Not sure Anamanaguchi qualifies as that's more like chiptune. Nerdcore is hiphop like MC Lars-



> Nerdcore is a subgenre of hip-hop music characterized by themes and subject matter considered to be of general interest to nerds, though it can appeal to others as well. Self-described nerdcore musician MC Frontalot coined the term in 2000 in the song “Nerdcore Hiphop”. Frontalot, like most nerdcore artists, self-publishes his work and has released much of it for free online. As a niche genre, nerdcore generally holds to the DIY ethic, has a history of self-publishing and self-production.


 
http://www.last.fm/tag/nerdcore


----------



## wrettcaughn (Dec 26, 2012)

so then...people don't sit down at a piano or with a guitar and write music anymore?


----------



## no_chocobo (Dec 27, 2012)

ThatDudeWithTheFood said:


> Maybe link to some nerdcore.


Good call 

Here are some of my fav nerdcore guys:

YTcracker:
Wind Song (from Chrono Nurga Vol. 1)


The Link (from Space Mission) **HAS AWESOME MUSIC VIDEO!**


MC LARS:
Mr. Raven 


Original Gamer


MC Frontalot:
It Is Pitch Dark (based on the old ZORK text adventures)


First World Problem


----------



## Guild McCommunist (Dec 28, 2012)

It's like The Big Bang Theory of music.


----------



## no_chocobo (Jan 4, 2013)

pretty sure these guys rapping predates that show


----------



## Sychophantom (Jan 4, 2013)

Supercommuter, and the group that predates it, Optimus Rhyme.


----------



## gokujr1000 (Jan 4, 2013)

Guild McCommunist said:


> It's like The Big Bang Theory of music.


 
Not sure what you mean by this. Lots of people hate on Big Bang Theory and lots of people enjoy it...


----------



## no_chocobo (Jan 5, 2013)

Sychophantom said:


> Optimus Rhyme.


Oh man i forgot about them~!


----------



## Sychophantom (Jan 5, 2013)

no_chocobo said:


> Oh man i forgot about them~!


 
I'm still amused that Wheelie Cyberman was NOA_ANDY.


----------



## no_chocobo (Jan 5, 2013)

Sychophantom said:


> I'm still amused that Wheelie Cyberman was NOA_ANDY.

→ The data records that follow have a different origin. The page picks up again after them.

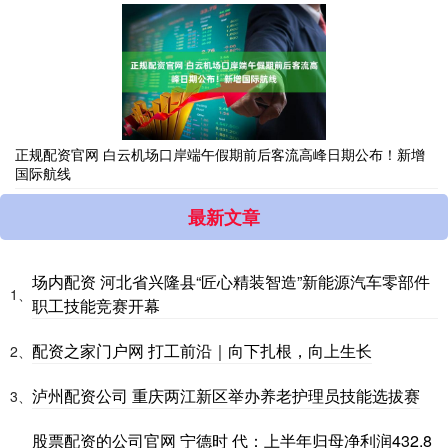
正规配资官网 白云机场口岸端午假期前后客流高峰日期公布！新增
国际航线
最新文章
场内配资 河北省兴隆县“匠心精装智造”新能源汽车零部件
1、
职工技能竞赛开幕
配资之家门户网 打工前沿｜向下扎根，向上生长
2、
泸州配资公司 重庆两江新区举办养老护理员技能选拔赛
3、
股票配资的公司官网 宁德时 代：上半年归母净利润432.8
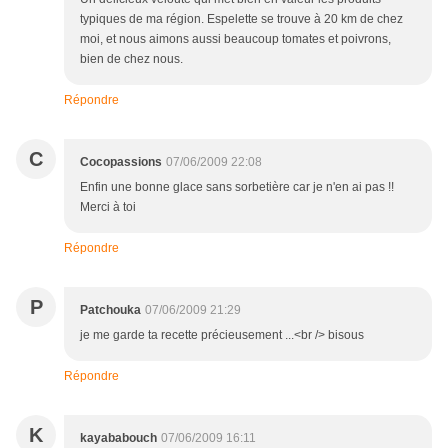
typiques de ma région. Espelette se trouve à 20 km de chez
moi, et nous aimons aussi beaucoup tomates et poivrons,
bien de chez nous.
Répondre
C
Cocopassions
07/06/2009 22:08
Enfin une bonne glace sans sorbetière car je n'en ai pas !!
Merci à toi
Répondre
P
Patchouka
07/06/2009 21:29
je me garde ta recette précieusement ...<br /> bisous
Répondre
K
kayababouch
07/06/2009 16:11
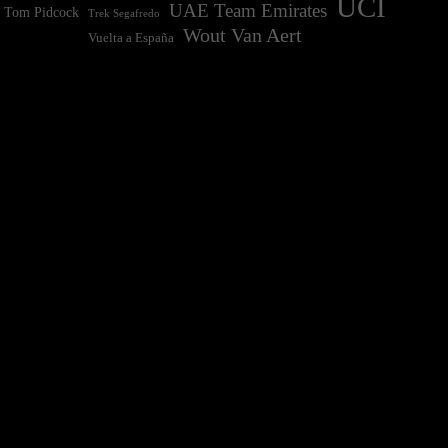
UCI
UAE Team Emirates
Tom Pidcock
Trek Segafredo
Wout Van Aert
Vuelta a España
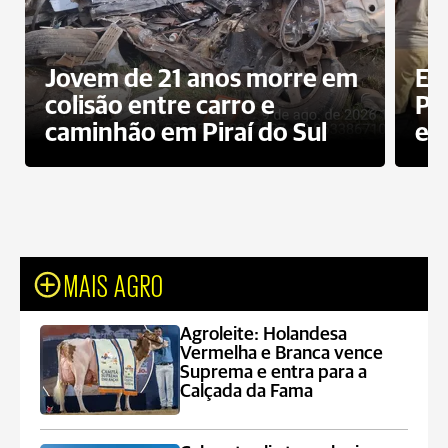
Jovem de 21 anos morre em
Ex
colisão entre carro e
Pe
caminhão em Piraí do Sul
en
MAIS AGRO
Agroleite: Holandesa
Vermelha e Branca vence
Suprema e entra para a
Calçada da Fama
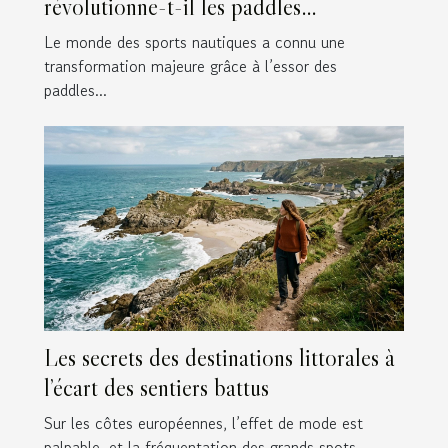
révolutionne-t-il les paddles
gonflables ?
Le monde des sports nautiques a connu une
transformation majeure grâce à l’essor des
paddles...
Les secrets des destinations littorales à
l’écart des sentiers battus
Sur les côtes européennes, l’effet de mode est
palpable, et la fréquentation des grands spots...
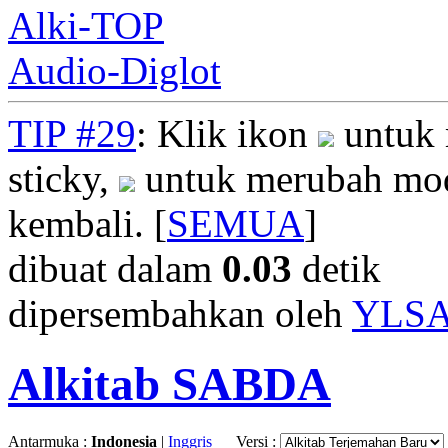
Alki-TOP
Audio-Diglot
TIP #29
: Klik ikon
untuk 
sticky,
untuk merubah mod
kembali. [
SEMUA
]
dibuat dalam
0.03
detik
dipersembahkan oleh
YLS
Alkitab SABDA
Antarmuka :
Indonesia
|
Inggris
Versi :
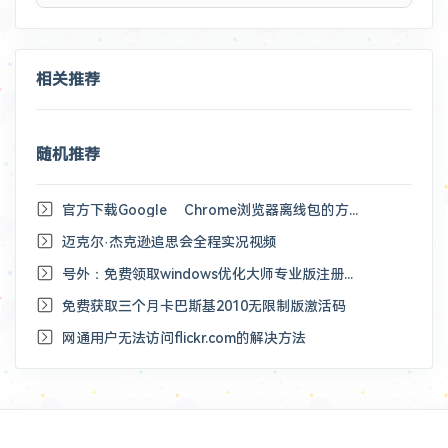
相关推荐
随机推荐
官方下载Google Chrome浏览器离线包的方法
迈克尔·杰克逊追思会全程实况视频
号外：免费领取windows优化大师专业版注册码咯
免费获取三个月卡巴斯基2010无限制版激活码
网通用户无法访问flickr.com的解决方法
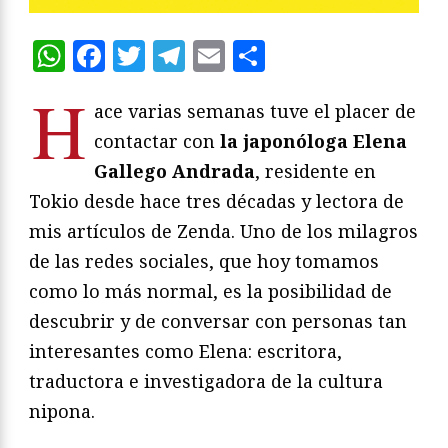
WhatsApp
Facebook
Twitter
Telegram
Email
Compartir
H
ace varias semanas tuve el placer de
contactar con
la japonóloga Elena
Gallego Andrada
, residente en
Tokio desde hace tres décadas y lectora de
mis artículos de Zenda. Uno de los milagros
de las redes sociales, que hoy tomamos
como lo más normal, es la posibilidad de
descubrir y de conversar con personas tan
interesantes como Elena: escritora,
traductora e investigadora de la cultura
nipona.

idk what this is?  explain pls?

Have you listened to MC Lars or ytcracker much?  I've became pretty good irl friends with Lars, and I actually do some coding for ytc


----------



## Sychophantom (Jan 6, 2013)

NOA_ANDY was the moderator/Admin of the NSider forums. He actually worked for Nintendo as a web supervisor. I think he might have been in a few issues of Nintendo Power.

I have an MC Lars CD. It was decent, but not in my favorites. I'm actually surprised I don't see MC Chris listed, though a lot of nerdcore fans seem to hate him anymore.


----------